Envolvido uma vez mais com Jagger, na finalização do longa-metragem "I Am Curious Johnny", Temple tem dois de seus maiores sucessos na programação do 26º Festival Internacional de Cinema Independente de Buenos Aires, o Bafici. Faz parte da mostra Britannia Lado B: We Will Rock You com "Oil City Confidential" (2009) e com "Glastonbury" (2006).

"Neste momento em que o Reino Unido encara a ressaca do Brexit, é fundamental que a juventude possa conhecer os feitos dos outsiders da canção", disse Temple ao Correio da Manhã, em recente entrevista no Festival de San Sebastián. "Tenho uma estrada longa no rock, com artistas que exigiam de mim o que poderia haver de mais transgressor".

Consagrado também na ficção com filmes como "The Eternity Man" (2008) e "Absolute Beginners" (1986), Temple já dirigiu vídeos para David Bowie, Neil Young, Billy Idol, Depeche Mode e Sade. Em "Glastonbury", figuras como Morrissey, Joe Strummer, Björk e David Bowie se posicionam diante das câmeras do cineasta para um registro de um dos festivais de maior relevo da indústria fonográfica de língua inglesa, realizado há 54 anos em Pilton, Somerset, na Inglaterra. Já "Oil City Confidential" resgata os feitos do conjunto Dr. Feelgood, banda britânica do início dos anos 1970 cuja agressividade foi essencial para a gênese do movimento punk. Seus artistas (Kevin Morris, P H Mitchell, Steve Walwyn e Robert Kane) surpreenderam a cena musical do Reino Unido com sua postura feroz e seus solos de guitarra ousados.

"Tenho uma estrada longa no rock, com artistas que exigiam de mim o que poderia haver de mais transgressor. Trabalhei com o Sex Pistols, em 'God Save The Queen', no fim dos anos 1970, e lembro de ter sugerido a eles que usassem trechos de animação em um vídeo, para dar conta do que a gente precisava expressar. Era uma forma de inovar a narrativa dos clipes. Lembro de ouvir uma reclamação de Sid Vicious: 'Eu não quero virar um bicho animado'. Mas quando o povo da banda viu do que o cinema animado é capaz, eles perceberam o quanto essa linguagem pode trazer para a arte", disse Temple ao Correio da Manhã, em 2020, na Espanha, quando foi laureado com o Prêmio Especial do Júri no Festival de San Sebastián por "Crock of Gold: A Few Rounds with Shane MacGowan".

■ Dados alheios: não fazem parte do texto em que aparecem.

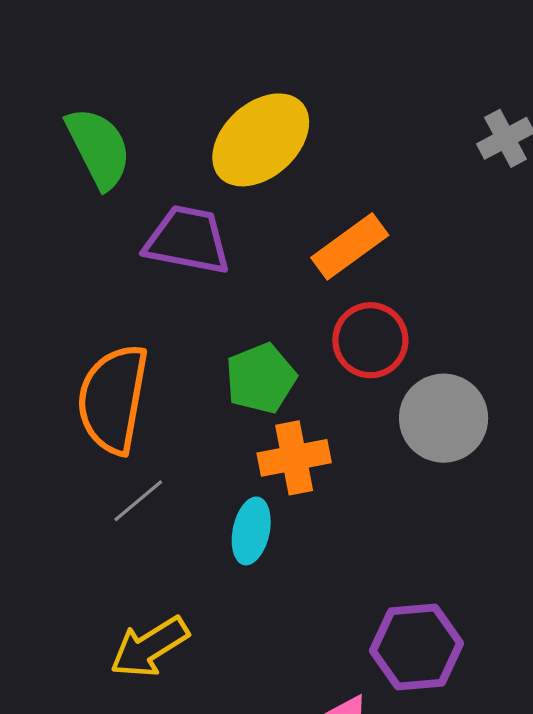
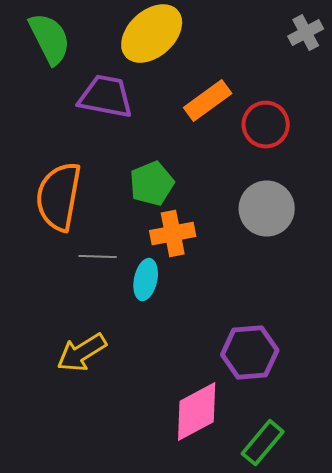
red circle: (370, 340) -> (266, 125), moved
gray line: (138, 501) -> (98, 257), moved, turned 42

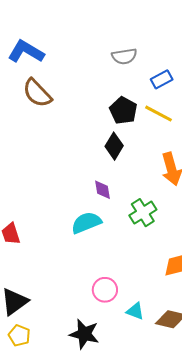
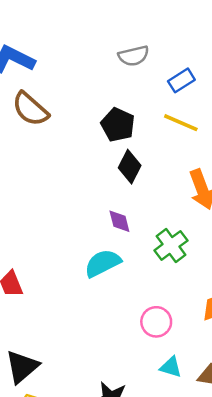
black pentagon: (123, 110) -> (118, 125), moved
pink circle: (105, 290) -> (156, 322), moved

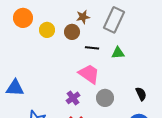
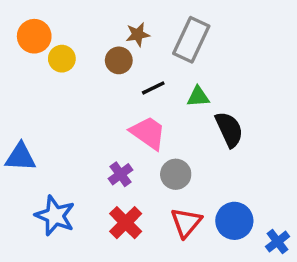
yellow circle: (47, 30) -> (62, 59), moved
black line: (92, 48) -> (153, 88), turned -32
black semicircle: (141, 94) -> (229, 129), moved, size x1.5

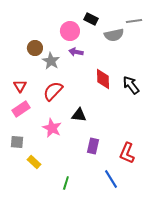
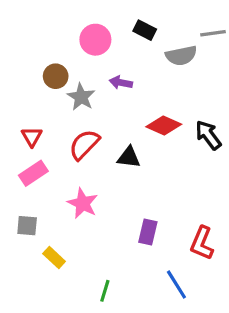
pink circle: (70, 31) -> (95, 40), moved
red diamond: (103, 79) -> (164, 125), turned -65
black triangle: (79, 115) -> (129, 157), moved

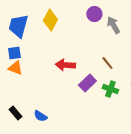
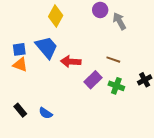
blue trapezoid: (18, 26) -> (47, 47), moved, turned 125
brown line: (107, 63) -> (113, 60), turned -32

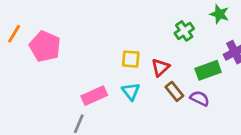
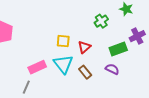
cyan triangle: (131, 91) -> (63, 64), size x1.5
brown rectangle: (174, 91) -> (85, 72), moved

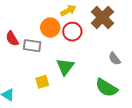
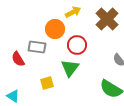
red circle: (72, 32) -> (77, 45), moved
red semicircle: (12, 39) -> (18, 59), moved

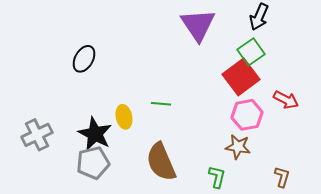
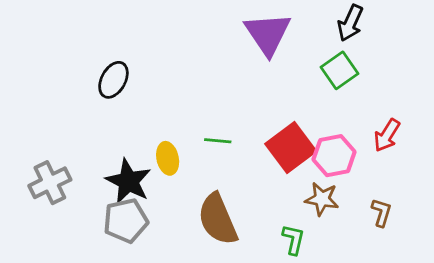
red square: (241, 77) -> (291, 148), moved
red arrow: (286, 100) -> (387, 135), turned 95
brown L-shape: (282, 177) -> (381, 212), moved

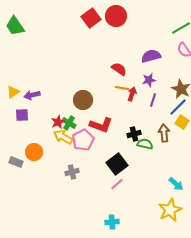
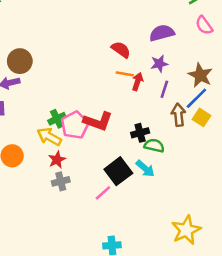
brown circle: (83, 100) -> (20, 61), moved
red star: (58, 122) -> (57, 160), moved
green cross: (69, 123) -> (57, 119), turned 32
brown arrow: (164, 133) -> (178, 115), moved
pink pentagon: (83, 140) -> (75, 125), moved
pink line: (117, 184) -> (103, 193), moved
cyan arrow: (176, 184) -> (145, 169), moved

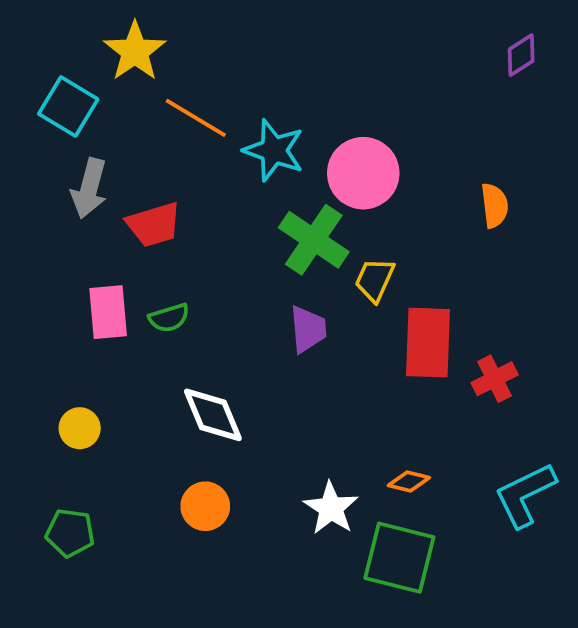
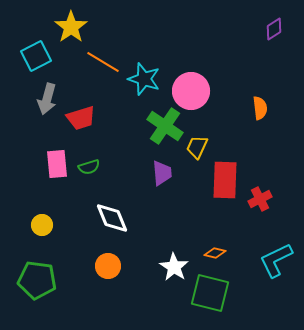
cyan square: (68, 107) -> (36, 56), turned 32
green pentagon: (70, 533) -> (37, 280), size x1.5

Inédita no Brasil, essa produção é uma carta de amor documental à rebeldia do rock'n'roll e aos poderes analgésicos (ainda que autodestrutivos) do álcool, produzida pelo ator americano Johnny Depp. Seu protagonista, Shane Patrick Lysaght MacGowan (1957-2023) é um deus para o eterno Jack Sparrow e é adorado como divindade pelos fiéis ao credo do punk rock. Orgulhoso de suas raízes irlandês, o músico escreveu e cantou algumas das letras mais selvagens da língua inglesa das últimas quatro décadas.

"Compartilhei a era punk com Shane e fiz uma primeira entrevista com ele ainda em P&B. Ao rodar 'Crock of Gold', percebi que o velho punk ainda estava lá com ele. Shane passou dos limites numerosas vezes, mas sempre voltou, firme, com a mesma indignação de antes", disse Temple, que já teve seus longas projetados pelo Bafici no passado. "Cultivo um cinema demiúrgico".

O Bafici chega ao fim neste domingo. Sua premiação será conhecida no sábado.